A group of astronomers observed the star they thought was a neutron star, born after the first supernova was discovered in 1987, in the Milky way satellite galaxy 170000 light-years from earth, known as Sn 1987A.
until now, astronomers have not been sure whether neutron stars will survive an explosion and not just collapse into black holes – but a new paper published last week in the Journal of astrophysics suggests that neutron stars may still exist.
if confirmed, it will be the youngest neutron star known to mankind. The youngest supernova remnant to date is 330 year old Cassiopeia A, about 11000 light-years from earth in the Milky way.
by analyzing the high-resolution images of the large / submillimeter array in Atacama, Chile, a group of astronomers was able to take a closer look at what was left after Sn 1987A.
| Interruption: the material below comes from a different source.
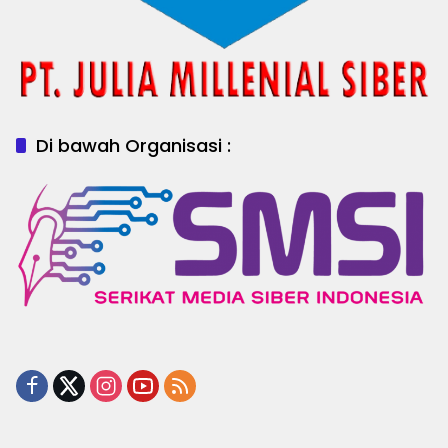
Di bawah Organisasi :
they found a thermal “spot” inside the supernova’s core, possibly a cloud of gas enveloping the neutron star. The star itself is too small to be detected directly because it is tiny and dense – in a sphere only 15 miles wide, it has a mass of 1.4 times the sun’s.
“something in the nebula must have heated the dust and made it glow. That’s why we found a neutron star hidden in the dust cloud
“despite the extreme complexity of supernova explosions and the extreme conditions inside neutron stars, the detection of warm dust masses is only a confirmation of some predictions,” US astrophysicist Denny page explained in a statement.
according to computer models, neutron stars will travel through space at hundreds of kilometers per second. Based on the model, the Alma team found that it was where it is today.
it takes time until the existence of a star is confirmed. The dust and gas around the supernova need to dissipate further before astronomers can say for sure that the very young star does exist.